Allocation provisioning now includes asynchronous host work that can take several minutes, especially for GPU VM slices. The user-facing allocation state alone is not enough to explain progress or delays. Allocation detail should expose an app-runtime-style task timeline backed by the same durable task data used by provisioning workers and node agents.

This is the allocation counterpart to app instance operation timelines.

Problem Observed

For GPU slice allocation f73c9691-cbd1-4bf4-bb1f-af28a23102e2 on April 18, 2026:

  1. allocation create and placement completed quickly;
  2. slice.vm_provision was queued at 2026-04-18T01:31:58Z;
  3. node-agent claimed it about 1 second later;
  4. node-agent completed it at 2026-04-18T01:36:38Z;
  5. real provision duration was about 279 seconds.

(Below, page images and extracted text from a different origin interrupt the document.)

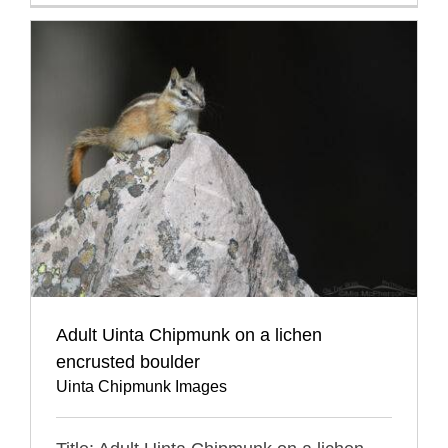
Adult Uinta Chipmunk on a lichen
encrusted boulder
Uinta Chipmunk Images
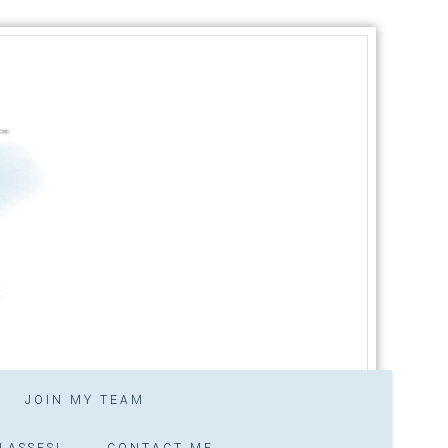
JOIN MY TEAM
LASSES!
CONTACT ME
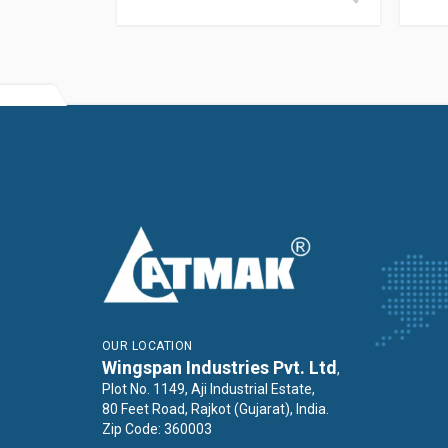
OUR LOCATION
Wingspan Industries Pvt. Ltd
,
Plot No. 1149, Aji Industrial Estate,
80 Feet Road, Rajkot (Gujarat), India.
Zip Code: 360003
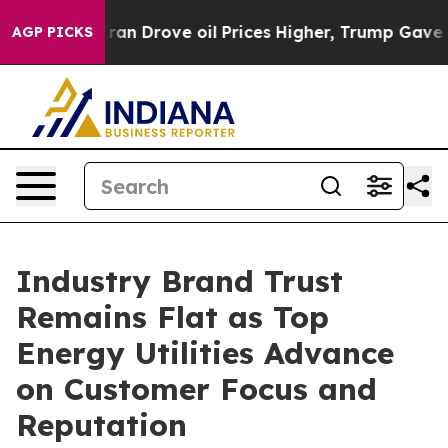
ran Drove oil Prices Higher, Trump Gave Politically 
AGP PICKS
Industry Brand Trust
Remains Flat as Top
Energy Utilities Advance
on Customer Focus and
Reputation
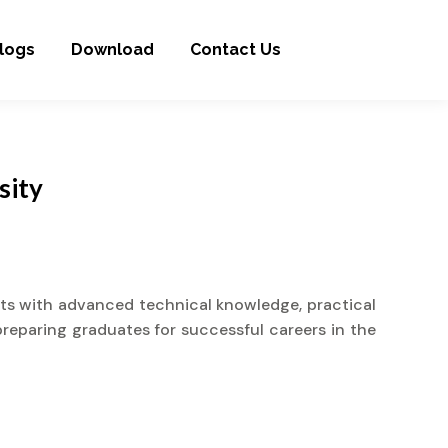
logs
Download
Contact Us
sity
nts with advanced technical knowledge, practical
preparing graduates for successful careers in the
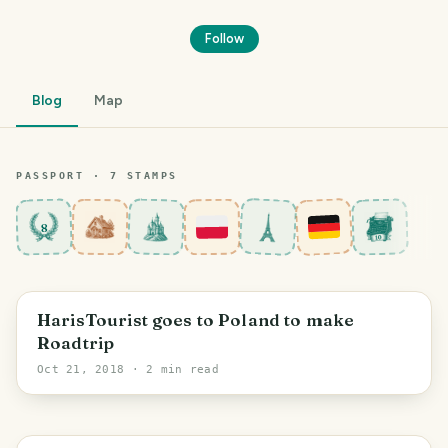
Follow
Blog
Map
PASSPORT ·
7
STAMP
S
8
Szczecin
HarisTourist goes to Poland to make
Roadtrip
Oct 21, 2018
· 2 min read
PHOTO LOST IN TRANSIT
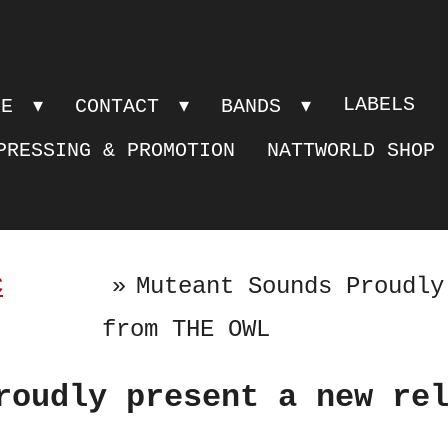
LABELS
PE
CONTACT
BANDS
PRESSING & PROMOTION
NATTWORLD SHOP
C
»
Muteant Sounds Proudly
from THE OWL
roudly present a new re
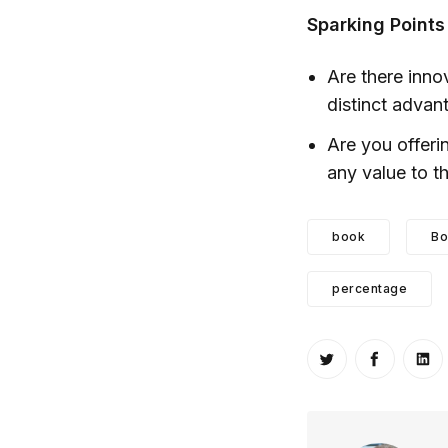
Sparking Points
Are there inno
distinct advan
Are you offeri
any value to 
book
Bo
percentage
Share on Twitt
Share o
Sh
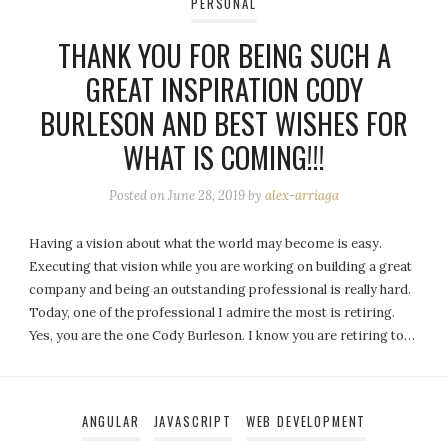
PERSONAL
THANK YOU FOR BEING SUCH A
GREAT INSPIRATION CODY
BURLESON AND BEST WISHES FOR
WHAT IS COMING!!!
Posted on
June 28, 2019
by
alex-arriaga
Having a vision about what the world may become is easy.
Executing that vision while you are working on building a great
company and being an outstanding professional is really hard.
Today, one of the professional I admire the most is retiring.
Yes, you are the one Cody Burleson. I know you are retiring to…
ANGULAR
JAVASCRIPT
WEB DEVELOPMENT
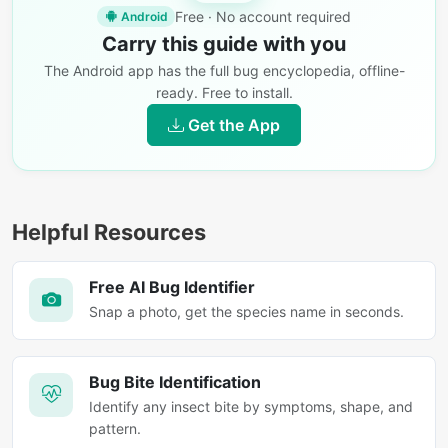
Free · No account required
Android
Carry this guide with you
The Android app has the full bug encyclopedia, offline-
ready. Free to install.
Get the App
Helpful Resources
Free AI Bug Identifier
Snap a photo, get the species name in seconds.
Bug Bite Identification
Identify any insect bite by symptoms, shape, and
pattern.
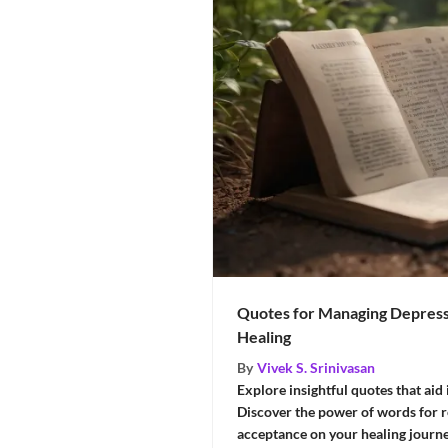
Quotes for Managing Depress
Healing
By
Vivek S. Srinivasan
Explore insightful quotes that aid
Discover the power of words for ref
acceptance on your healing journ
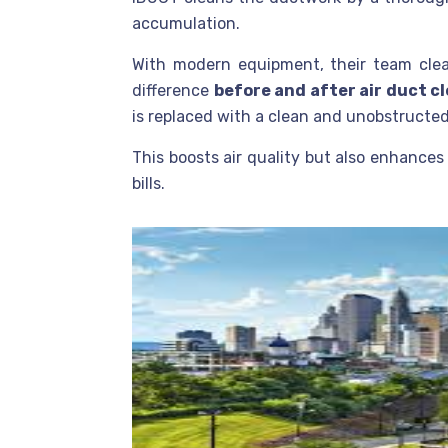
accumulation.
With modern equipment, their team clea
difference
before and after air duct c
is replaced with a clean and unobstructed
This boosts air quality but also enhances
bills.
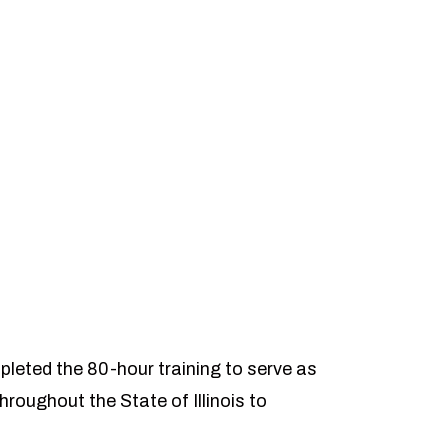
pleted the 80-hour training to serve as
hroughout the State of Illinois to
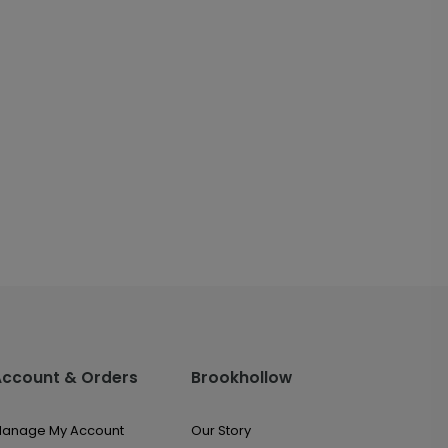
Account & Orders
Brookhollow
anage My Account
Our Story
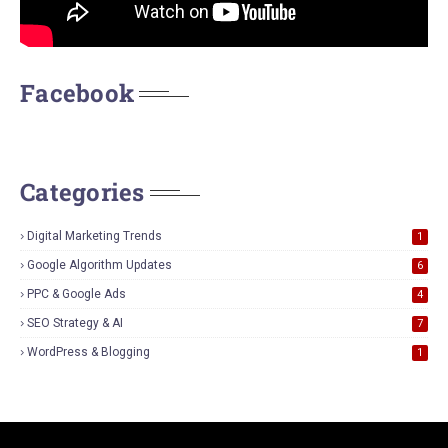
Facebook
Categories
Digital Marketing Trends
1
Google Algorithm Updates
6
PPC & Google Ads
4
SEO Strategy & AI
7
WordPress & Blogging
1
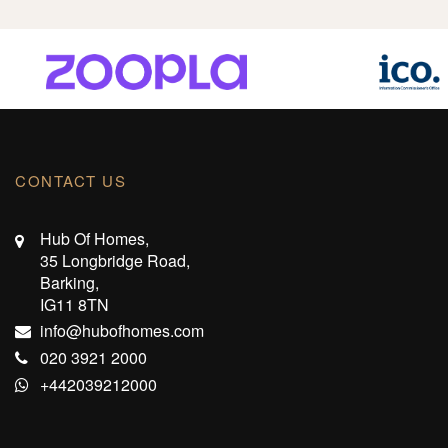
CONTACT US
Hub Of Homes,
35 Longbridge Road,
Barking,
IG11 8TN
info@hubofhomes.com
020 3921 2000
+442039212000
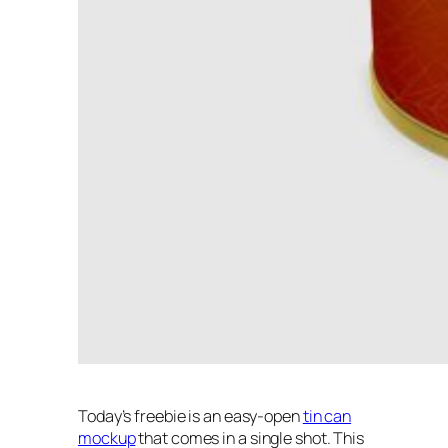
Today’s freebie is an easy-open
tin can
mockup
that comes in a single shot. This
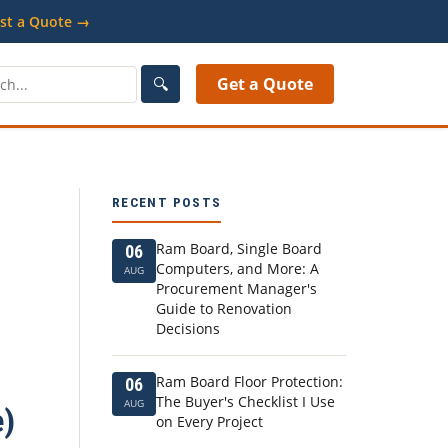
st a Quote →
🔍
Get a Quote
RECENT POSTS
Ram Board, Single Board
06
Computers, and More: A
AUG
Procurement Manager's
Guide to Renovation
Decisions
Ram Board Floor Protection:
06
The Buyer's Checklist I Use
AUG
e)
on Every Project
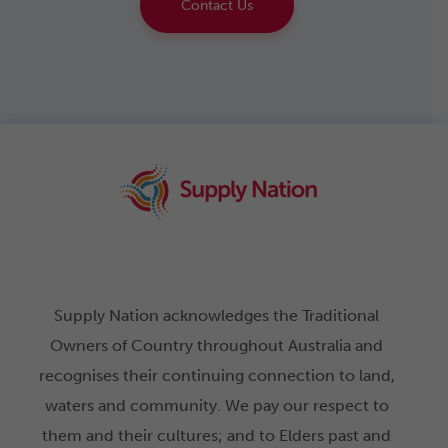
Contact Us
Supply Nation acknowledges the Traditional
Owners of Country throughout Australia and
recognises their continuing connection to land,
waters and community. We pay our respect to
them and their cultures; and to Elders past and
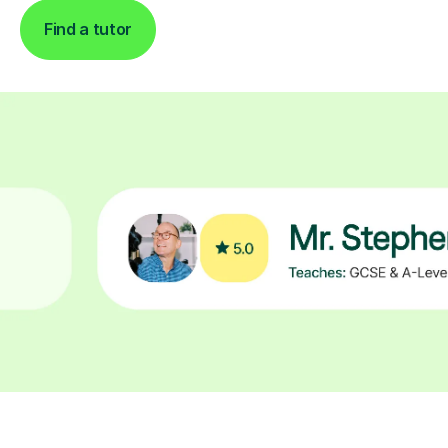
Find a tutor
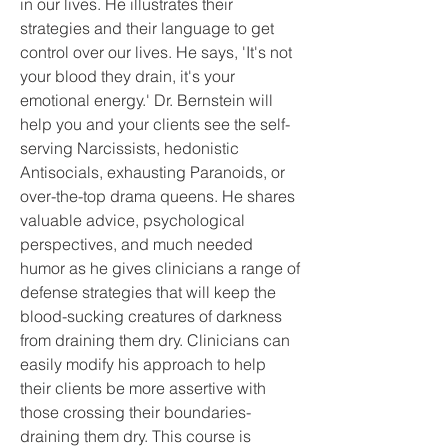
in our lives. He illustrates their 
strategies and their language to get 
control over our lives. He says, 'It's not 
your blood they drain, it's your 
emotional energy.' Dr. Bernstein will 
help you and your clients see the self-
serving Narcissists, hedonistic 
Antisocials, exhausting Paranoids, or 
over-the-top drama queens. He shares 
valuable advice, psychological 
perspectives, and much needed 
humor as he gives clinicians a range of 
defense strategies that will keep the 
blood-sucking creatures of darkness 
from draining them dry. Clinicians can 
easily modify his approach to help 
their clients be more assertive with 
those crossing their boundaries-
draining them dry. This course is 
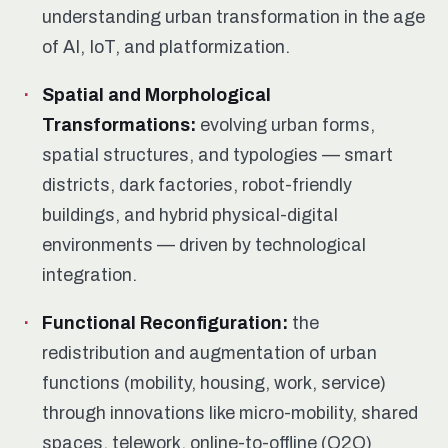
understanding urban transformation in the age
of AI, IoT, and platformization.
Spatial and Morphological
Transformations:
evolving urban forms,
spatial structures, and typologies — smart
districts, dark factories, robot-friendly
buildings, and hybrid physical-digital
environments — driven by technological
integration.
Functional Reconfiguration:
the
redistribution and augmentation of urban
functions (mobility, housing, work, service)
through innovations like micro-mobility, shared
spaces, telework, online-to-offline (O2O)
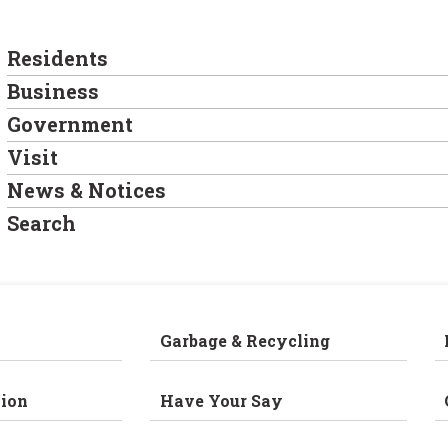
Residents
Business
Government
Visit
News & Notices
Search
Garbage & Recycling
ion
Have Your Say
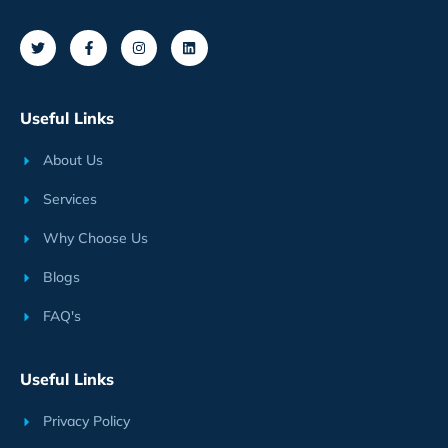
Useful Links
About Us
Services
Why Choose Us
Blogs
FAQ's
Useful Links
Privacy Policy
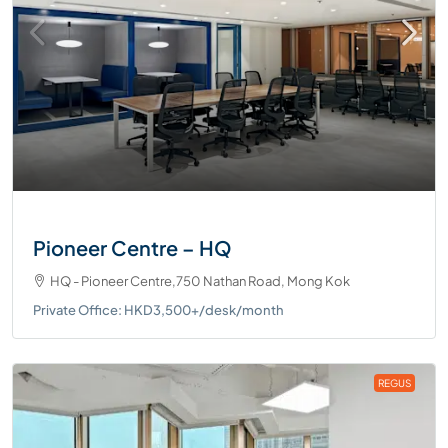
Pioneer Centre – HQ
HQ - Pioneer Centre,750 Nathan Road, Mong Kok
Private Office: HKD3,500+/desk/month
REGUS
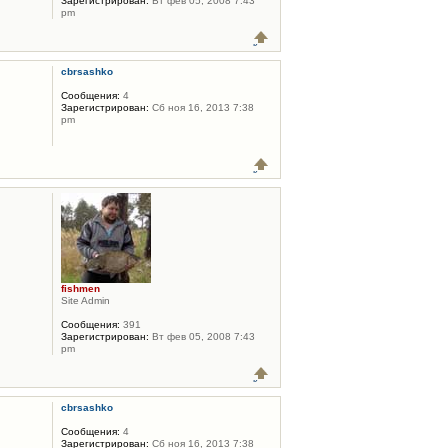
Зарегистрирован:
Вт фев 05, 2008 7:43
pm
cbrsashko
Сообщения:
4
Зарегистрирован:
Сб ноя 16, 2013 7:38
pm
fishmen
Site Admin
Сообщения:
391
Зарегистрирован:
Вт фев 05, 2008 7:43
pm
cbrsashko
Сообщения:
4
Зарегистрирован:
Сб ноя 16, 2013 7:38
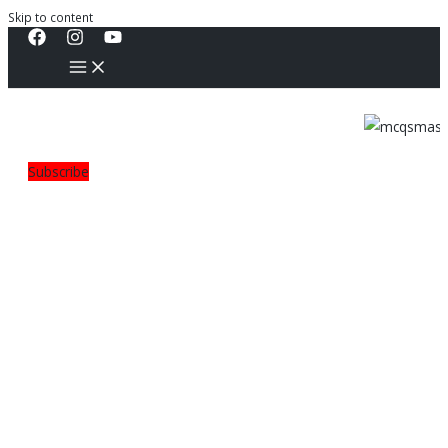
Skip to content
Subscribe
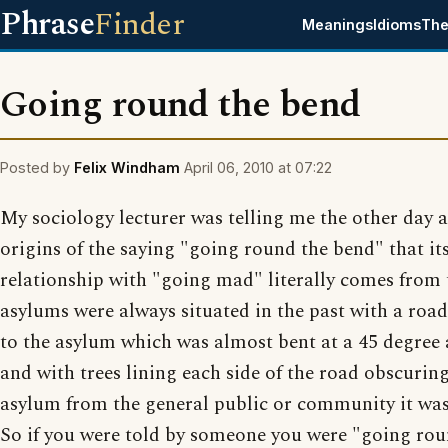
Phrase
Finder
Meanings
Idioms
The
Going round the bend
Posted by
Felix Windham
April 06, 2010 at 07:22
My sociology lecturer was telling me the other day 
origins of the saying "going round the bend" that it
relationship with "going mad" literally comes from
asylums were always situated in the past with a roa
to the asylum which was almost bent at a 45 degree
and with trees lining each side of the road obscurin
asylum from the general public or community it was 
So if you were told by someone you were "going rou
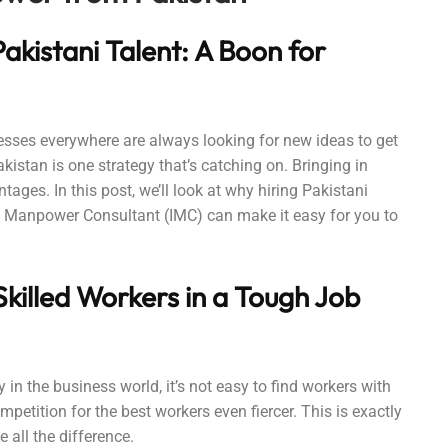
akistani Talent: A Boon for
sses everywhere are always looking for new ideas to get
istan is one strategy that’s catching on. Bringing in
ges. In this post, we’ll look at why hiring Pakistani
 Manpower Consultant (IMC) can make it easy for you to
killed Workers in a Tough Job
in the business world, it’s not easy to find workers with
mpetition for the best workers even fiercer. This is exactly
all the difference.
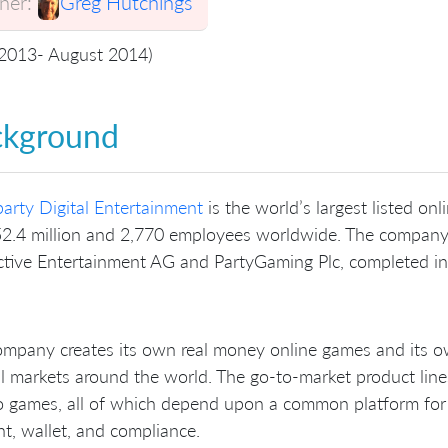
er:
Greg Hutchings
 2013- August 2014)
ckground
arty Digital Entertainment
is the world’s largest listed o
2.4 million and 2,770 employees worldwide. The company 
ctive Entertainment AG and PartyGaming Plc, completed i
mpany creates its own real money online games and its ow
l markets around the world. The go-to-market product line
 games, all of which depend upon a common platform for ba
t, wallet, and compliance.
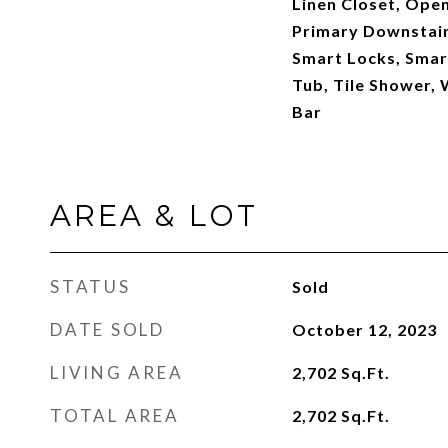
Linen Closet, Open
Primary Downstai
Smart Locks, Smar
Tub, Tile Shower, 
Bar
AREA & LOT
STATUS
Sold
DATE SOLD
October 12, 2023
LIVING AREA
2,702
Sq.Ft.
TOTAL AREA
2,702
Sq.Ft.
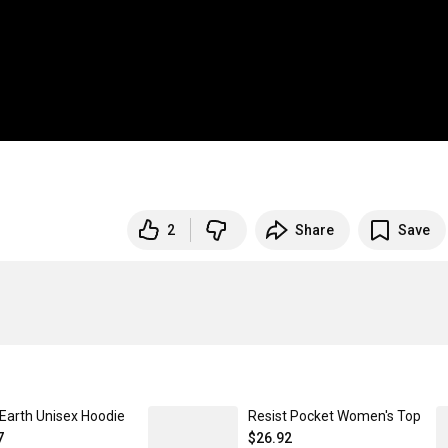
2
Share
Save
 Earth Unisex Hoodie
Resist Pocket Women's Top
7
$26.92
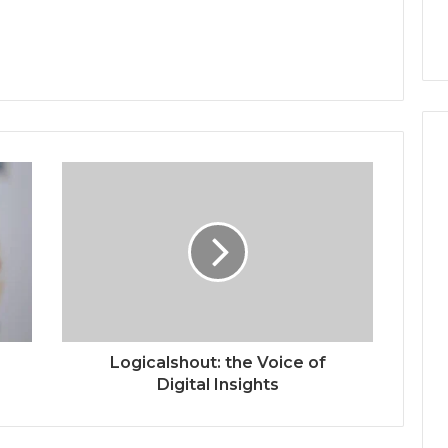
Logicalshout: the Voice of
Digital Insights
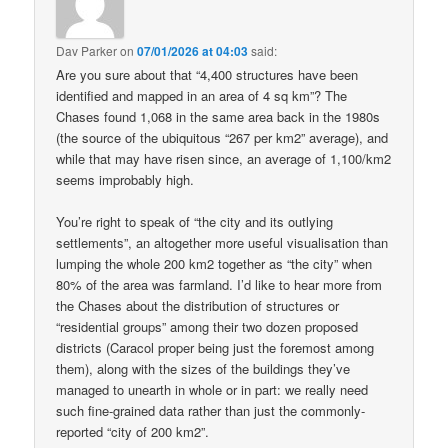
Dav Parker
on
07/01/2026 at 04:03
said:
Are you sure about that “4,400 structures have been
identified and mapped in an area of 4 sq km”? The
Chases found 1,068 in the same area back in the 1980s
(the source of the ubiquitous “267 per km2” average), and
while that may have risen since, an average of 1,100/km2
seems improbably high.
You’re right to speak of “the city and its outlying
settlements”, an altogether more useful visualisation than
lumping the whole 200 km2 together as “the city” when
80% of the area was farmland. I’d like to hear more from
the Chases about the distribution of structures or
“residential groups” among their two dozen proposed
districts (Caracol proper being just the foremost among
them), along with the sizes of the buildings they’ve
managed to unearth in whole or in part: we really need
such fine-grained data rather than just the commonly-
reported “city of 200 km2”.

The UI showed a generic long-running message, but the platform had the more specific task state in node_tasks.

The same investigation exposed a timestamp bug: the provisioning worker keeps a DB transaction open while waiting for node-agent task completion, so now() inside that transaction records transaction-start time, not completion time. Long-running worker transactions must use clock_timestamp() for terminal state timestamps and outbox event occurred_at.

Timeline Model

Allocation detail should present two layers:

  1. allocation lifecycle state;
  2. node/runtime task timeline.

Example:

requested
  -> placement_reserved
  -> provisioning_started
  -> node_task_queued(slice.vm_provision)
  -> node_task_dispatched
  -> guest_booting
  -> ssh_ready
  -> active

The first implementation can derive most of this from existing rows:

Timeline item Source
requested allocations.created_at
placement_reserved allocation_resource_claims.status and slot/node claim rows
provisioning_started allocations.provisioning_started_at
node_task_queued node_tasks.created_at / issued_at
node_task_dispatched node_tasks.dispatched_at
node_task_completed node_tasks.completed_at
active allocations.active_at
failed allocations.failure_reason and failed node task error

For richer progress, node-agent should include a redacted progress array in node_tasks.output or update a future node_task_events table. Example phases:

  1. image prepared or reused;
  2. cloud-init seed generated;
  3. libvirt domain defined;
  4. VM started;
  5. guest agent or SSH reachable;
  6. driver readiness probe completed.

API Direction

Add a read-only project-scoped surface:

GET /api/v1/allocations/{allocation_id}/timeline

Admin/operator equivalent:

GET /api/v1/admin/allocations/{allocation_id}/timeline

Response shape should be generic enough for bare metal and slices:

{
  "allocation_id": "uuid",
  "status": "provisioning",
  "items": [
    {
      "kind": "allocation_state",
      "name": "provisioning_started",
      "status": "succeeded",
      "started_at": "2026-04-18T01:31:58Z"
    },
    {
      "kind": "node_task",
      "name": "slice.vm_provision",
      "status": "running",
      "task_id": "uuid",
      "started_at": "2026-04-18T01:31:59Z",
      "completed_at": null,
      "duration_seconds": 180,
      "summary": "Creating GPU slice VM"
    }
  ]
}

Contract rules:

  1. update doc/api/openapi.draft.yaml before implementation;
  2. project users can read only their own/project allocations;
  3. admin endpoint requires explicit admin authorization and audit is not needed for read-only access unless platform policy later requires read audit;
  4. task params and output must be sanitized before returning to the UI;
  5. never return SSH keys, access secrets, task signatures, cloud-init content, or provider credentials.

Implementation Notes

Initial backend can query node_tasks by params->>'allocation_id' and join the allocation row. This is acceptable for v1 because allocation-scoped node tasks already carry the allocation id.

Recommended later schema:

node_task_events(
  id,
  node_task_id,
  allocation_id,
  phase,
  status,
  message,
  details,
  occurred_at
)

This lets node-agent stream progress without mutating a large node_tasks.output document and gives the UI stable phase ordering.

Timing Rule

Any worker transaction that waits for external work must not use now() for terminal state timestamps after the wait. Use clock_timestamp() for:

  1. allocation active_at, released_at, and failure timestamps;
  2. node/resource slot terminal updated_at;
  3. outbox occurred_at created after a long wait.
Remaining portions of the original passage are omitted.